[Records from a data source]
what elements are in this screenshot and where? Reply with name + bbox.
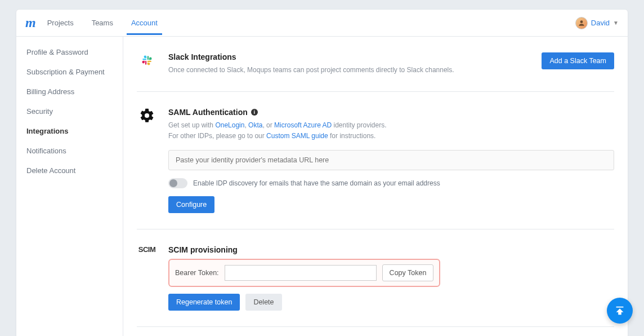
saml-desc-line1: Get set up with OneLogin, Okta, or Micro…	[168, 120, 614, 131]
svg-point-0	[580, 20, 583, 23]
content: Slack Integrations Once connected to Sla…	[123, 37, 628, 336]
idp-discovery-toggle[interactable]	[168, 178, 187, 188]
svg-rect-2	[142, 59, 146, 60]
svg-rect-1	[145, 61, 146, 65]
saml-metadata-url-input[interactable]	[168, 150, 614, 170]
chevron-down-icon: ▼	[613, 20, 619, 26]
section-slack: Slack Integrations Once connected to Sla…	[137, 48, 614, 92]
logo[interactable]: m	[25, 15, 36, 30]
sidebar-item-delete[interactable]: Delete Account	[16, 161, 123, 180]
section-saml: SAML Authentication i Get set up with On…	[137, 103, 614, 229]
link-azure[interactable]: Microsoft Azure AD	[274, 121, 332, 129]
slack-title: Slack Integrations	[168, 52, 530, 61]
delete-token-button[interactable]: Delete	[245, 294, 281, 311]
top-nav: Projects Teams Account	[47, 11, 575, 35]
idp-toggle-label: Enable IDP discovery for emails that hav…	[193, 179, 440, 187]
link-saml-guide[interactable]: Custom SAML guide	[266, 132, 328, 140]
info-icon[interactable]: i	[251, 109, 258, 116]
regenerate-token-button[interactable]: Regenerate token	[168, 294, 240, 311]
link-okta[interactable]: Okta	[248, 121, 262, 129]
saml-desc-line2: For other IDPs, please go to our Custom …	[168, 131, 614, 142]
sidebar-item-billing[interactable]: Billing Address	[16, 82, 123, 101]
nav-teams[interactable]: Teams	[92, 11, 113, 35]
scroll-top-fab[interactable]	[607, 298, 633, 324]
sidebar-item-notifications[interactable]: Notifications	[16, 141, 123, 161]
user-name: David	[591, 19, 610, 27]
sidebar-item-integrations[interactable]: Integrations	[16, 121, 123, 141]
topbar: m Projects Teams Account David ▼	[16, 10, 628, 37]
link-onelogin[interactable]: OneLogin	[215, 121, 244, 129]
svg-rect-3	[147, 56, 149, 60]
bearer-token-input[interactable]	[225, 265, 377, 281]
user-menu[interactable]: David ▼	[575, 17, 619, 29]
avatar-icon	[575, 17, 588, 29]
gear-icon	[137, 108, 157, 213]
scim-token-box: Bearer Token: Copy Token	[168, 259, 440, 287]
add-slack-team-button[interactable]: Add a Slack Team	[542, 52, 614, 69]
sidebar-item-subscription[interactable]: Subscription & Payment	[16, 62, 123, 82]
sidebar-item-profile[interactable]: Profile & Password	[16, 42, 123, 62]
configure-button[interactable]: Configure	[168, 196, 214, 213]
bearer-token-label: Bearer Token:	[175, 269, 219, 277]
saml-title: SAML Authentication	[168, 108, 248, 117]
svg-rect-4	[147, 61, 151, 62]
nav-account[interactable]: Account	[131, 11, 158, 35]
scim-icon: SCIM	[137, 245, 157, 311]
app-window: m Projects Teams Account David ▼ Profile…	[16, 9, 628, 336]
slack-icon	[137, 52, 157, 76]
sidebar: Profile & Password Subscription & Paymen…	[16, 37, 123, 336]
slack-desc: Once connected to Slack, Moqups teams ca…	[168, 65, 530, 76]
arrow-up-icon	[614, 304, 626, 317]
copy-token-button[interactable]: Copy Token	[382, 264, 434, 281]
sidebar-item-security[interactable]: Security	[16, 101, 123, 121]
nav-projects[interactable]: Projects	[47, 11, 74, 35]
body: Profile & Password Subscription & Paymen…	[16, 37, 628, 336]
scim-title: SCIM provisioning	[168, 245, 614, 254]
section-scim: SCIM SCIM provisioning Bearer Token: Cop…	[137, 241, 614, 327]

EXERCISE PROMPT
Copy each line from the entries above that has the word "section" in it.

SOLUTION BELOW
section-slack: Slack Integrations Once connected to Sla…	[137, 48, 614, 92]
section-saml: SAML Authentication i Get set up with On…	[137, 103, 614, 229]
section-scim: SCIM SCIM provisioning Bearer Token: Cop…	[137, 241, 614, 327]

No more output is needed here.